From: "Herbert Euler" <herberteuler@hotmail.com>
Subject: Re: Fcall_process: wrong conversion
Date: Tue, 16 May 2006 10:59:10 +0800 [thread overview]
Message-ID: <BAY112-F7409CF46063B56C37BE1ADAA00@phx.gbl> (raw)
In-Reply-To: <k6z8xp3z31n.fsf-monnier+emacs@gnu.org>
This doesn't work. I've followed the code, seems the reason is as
follows.
You changed the code in hexl.el to:
(let ((coding-system-for-read 'raw-text)
(coding-system-for-write buffer-file-coding-system)
(buffer-undo-list t))
(apply 'call-process-region (point-min) (point-max)
(expand-file-name hexl-program exec-directory)
t t nil
;; Manually encode the args, otherwise they're encoded using
;; coding-system-for-write (i.e. buffer-file-coding-system) which
;; may not be what we want (e.g. utf-16 on a non-utf-16 system).
(mapcar (lambda (s) (encode-coding-string s
locale-coding-system))
(split-string hexl-options)))
So when invoking call-process, the value of `coding-system-for-write'
is not nil. In my test, it is `utf-16le-with-signature'. The
coding-decide part in callproc.c is line 269 to 300:
if (nargs >= 5)
{
int must_encode = 0;
for (i = 4; i < nargs; i++)
CHECK_STRING (args[i]);
for (i = 4; i < nargs; i++)
if (STRING_MULTIBYTE (args[i]))
must_encode = 1;
if (!NILP (Vcoding_system_for_write))
val = Vcoding_system_for_write;
else if (! must_encode)
val = Qnil;
else
{
args2 = (Lisp_Object *) alloca ((nargs + 1) * sizeof *args2);
args2[0] = Qcall_process;
for (i = 0; i < nargs; i++) args2[i + 1] = args[i];
coding_systems = Ffind_operation_coding_system (nargs + 1,
args2);
if (CONSP (coding_systems))
val = XCDR (coding_systems);
else if (CONSP (Vdefault_process_coding_system))
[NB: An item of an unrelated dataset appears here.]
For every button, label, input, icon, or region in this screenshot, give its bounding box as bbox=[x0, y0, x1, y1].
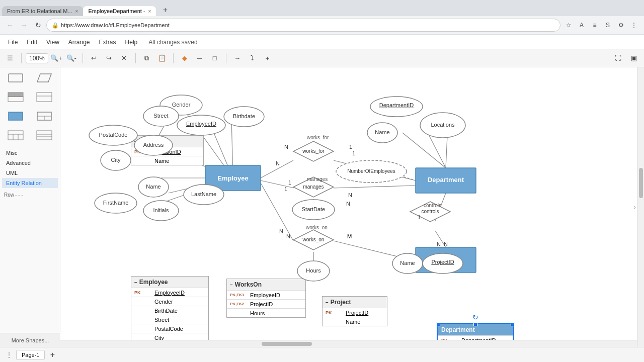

val = XCDR (Vdefault_process_coding_system);
else
val = Qnil;
}
val = coding_inherit_eol_type (val, Qnil);
setup_coding_system (Fcheck_coding_system (val), &argument_coding);
}
}
If `Vcoding_system_for_write' is not nil, `val' will be set to that
value. So at the last line of this code, `detector', `decoder', and
`encoder' field of `argument_coding' will be set to UTF-16 relative
ones, and CODING_REQUIRE_ENCODING_MASK flag is turned on for
`common_flags' of `argument_coding' in coding.c, line 5042 to 5059:
else if (EQ (coding_type, Qutf_16))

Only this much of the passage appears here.